I. Verfahrensrechtlicher Anwendungsbereich
Rz. 7
Die Vorschrift des § 43 gilt für Erstattungsansprüche des "Beschuldigten" oder "Betroffenen". Daher beschränkt sich der Anwendungsbereich auf Strafverfahren und Bußgeldverfahren, was sich zudem aus der Überschrift zu Abschnitt 7 des RVG ergibt. Ebenfalls anzuwenden ist § 43 aber auch auf Verfahren nach VV Teil 6, die einen Beschuldigten oder Betroffenen kennen.
Rz. 8
Dagegen ist die Vorschrift nicht anwendbar auf andere Verfahren oder Verfahrenskonstellationen. So ist § 43 nicht anwendbar in sozial- oder verwaltungsrechtlichen Verfahren. Auch kann z.B. der Anwalt eines insolventen Auftraggebers kein Vorrecht an dessen Kostenerstattungsanspruch geltend machen.

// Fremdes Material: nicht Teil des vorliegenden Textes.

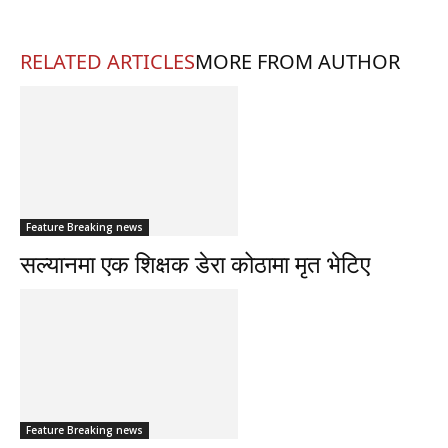
RELATED ARTICLES
MORE FROM AUTHOR
Feature Breaking news
सल्यानमा एक शिक्षक डेरा कोठामा मृत भेटिए
Feature Breaking news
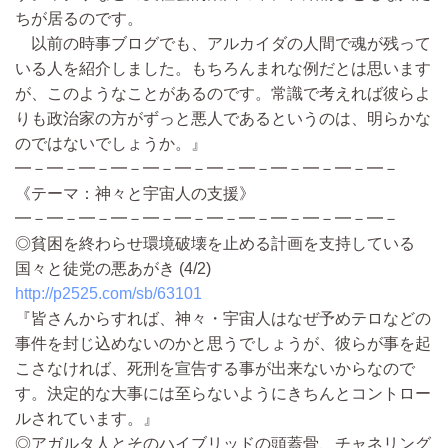
ちが居るのです。
以前の時事ブログでも、アルカイダの人間で魂が残って
いる人を紹介しました。もちろんまれな例だとは思います
が、このようなことがあるのです。常識で考えれば彼らよ
りも政治家の方がずっと悪人であるというのは、明らかな
のではないでしょうか。』
━－━－━－━－━－━－━－━－━－━－━－━－
《テーマ：神々と宇宙人の支援》
━－━－━－━－━－━－━－━－━－━－━－━－
◎貧困を終わらせ環境破壊を止める計画を支持している
国々と徒党の悪あがき (4/2)
http://p2525.com/sb/63101
『皆さんからすれば、神々・宇宙人はなぜ予めテロなどの
事件を封じ込めないのかと思うでしょうが、彼らが事を起
こさなければ、死刑を宣告する事が出来ないからなので
す。決定的な大事には至らないようにきちんとコントロー
ルされています。』
◎アガルタ人とそのハイブリッドの頭蓋骨、チャネリング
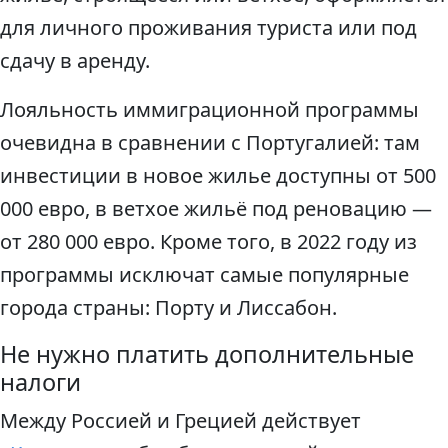
для личного проживания туриста или под
сдачу в аренду.
Лояльность иммиграционной программы
очевидна в сравнении с Португалией: там
инвестиции в новое жилье доступны от 500
000 евро, в ветхое жильё под реновацию —
от 280 000 евро. Кроме того, в 2022 году из
программы исключат самые популярные
города страны: Порту и Лиссабон.
Не нужно платить дополнительные
налоги
Между Россией и Грецией действует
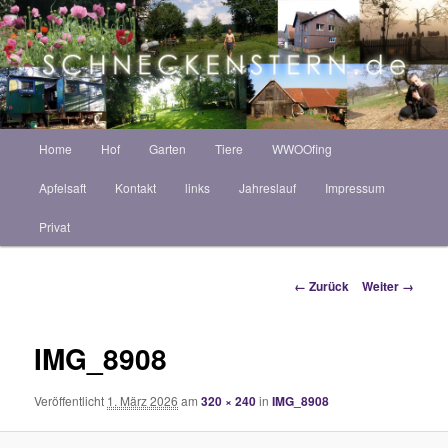
Zum
ZINT ANNEKATRIN
Inhalt
Such
wechseln
Schneckenstern HOF
Hauptmenü
Home
Hof
Garten
Tiere
WWOOfing
Apfelsaft
Kontakt
links
Jahreslauf
Impressum
Privat
Bilder-
← Zurück
Weiter →
Navigation
IMG_8908
Veröffentlicht
1. März 2026
am
320 × 240
in
IMG_8908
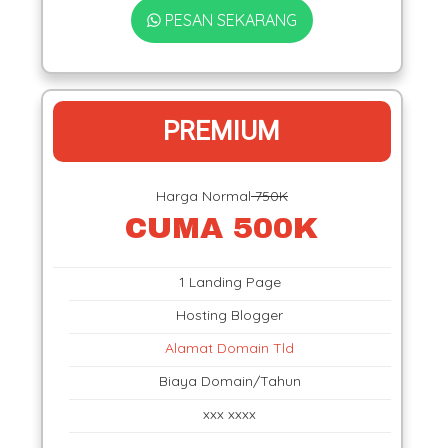
PESAN SEKARANG
PREMIUM
Harga Normal
750K
CUMA 500K
1 Landing Page
Hosting Blogger
Alamat Domain Tld
Biaya Domain/Tahun
xxx xxxx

II. Persönlicher Anwendungsbereich
Rz. 9
§ 43 gilt für alle Rechtsanwälte, die den Angeklagten im Laufe des Verfahrens vertreten haben. Die Vorschrift ist daher nicht auf den Vollverteidiger im Strafverfahren beschränkt, sondern gilt auch für den Verteidiger in der Strafvollstreckung und den Anwalt, der lediglich mit Einzeltätigkeiten (VV 4300 ff.) beauftragt war.
Rz. 10
Auf einen Rechtsbeistand, sofern er als Verteidiger zugelassen wurde (§ 138 Abs. 2 StPO), ist die Vorschrift entsprechend anwendbar (Art. IX Rpflege-AnpassungsG).
Rz. 11
Auf weitere Vertreter ist die Vorschrift nicht anwendbar, selbst dann nicht, wenn sie als Verteidiger zugelassen sind (z.B. Hochschullehrer).
Rz. 12
§ 43 ist auch nicht auf eine Abtretung an eine anwaltliche Verrechnungsstelle anzuwenden. Sie ist hier nur zu beachten, wenn der Anwalt sich die Forderung zunächst in der gehörigen Form des § 43 hat abtreten lassen und er dann wiederum seinerseits die Forderung an die Verrechnungsstelle abtritt. Dann bleibt der einmal entstandene Schutz des § 43 erhalten.
Rz. 13
Auch auf den Angeklagten selbst ist die Vorschrift nicht anwendbar. Seine Erstattungsansprüche wegen persönlicher Auslagen, z.B. Terminreisekosten (§ 464a Abs. 2 Nr. 1 StPO), sind daher nicht bevorrechtigt. Soweit der Angeklagte insoweit einen Erstattungsanspruch hat, kann hiergegen immer die Aufrechnung erklärt werden, auch wenn die Ansprüche abgetreten sind (§ 407 BGB).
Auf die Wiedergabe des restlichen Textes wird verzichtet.